===== EXTRACTED MATERIAL

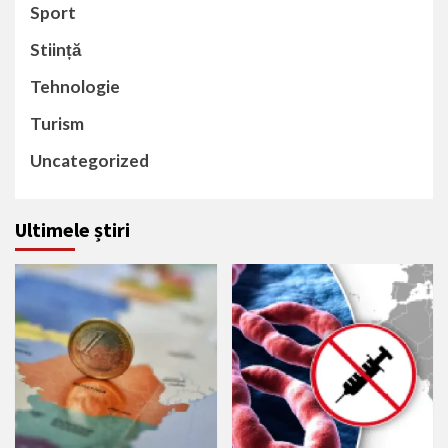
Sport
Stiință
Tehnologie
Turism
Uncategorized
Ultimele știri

==========
===== EXTRACTED MATERIAL

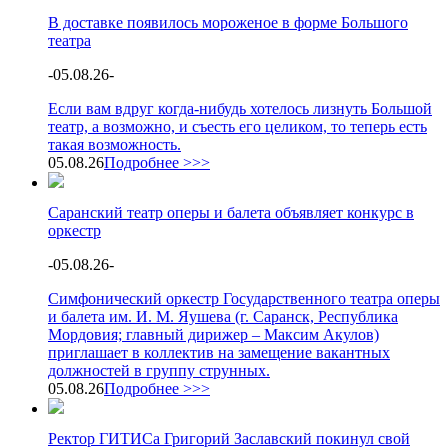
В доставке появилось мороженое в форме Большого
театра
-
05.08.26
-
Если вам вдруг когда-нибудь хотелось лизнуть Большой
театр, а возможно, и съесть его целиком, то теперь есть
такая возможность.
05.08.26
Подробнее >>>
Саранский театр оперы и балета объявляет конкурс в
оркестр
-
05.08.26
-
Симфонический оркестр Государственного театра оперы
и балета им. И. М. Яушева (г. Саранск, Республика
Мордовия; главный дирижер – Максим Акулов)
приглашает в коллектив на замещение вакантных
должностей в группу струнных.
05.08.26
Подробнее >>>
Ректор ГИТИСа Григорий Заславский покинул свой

==========

== YOUR ASSIGNMENT ==
Check the data for the word "оперы" and pull out the lines that have it.

== EXPECTED ANSWER ==
Саранский театр оперы и балета объявляет конкурс в
Симфонический оркестр Государственного театра оперы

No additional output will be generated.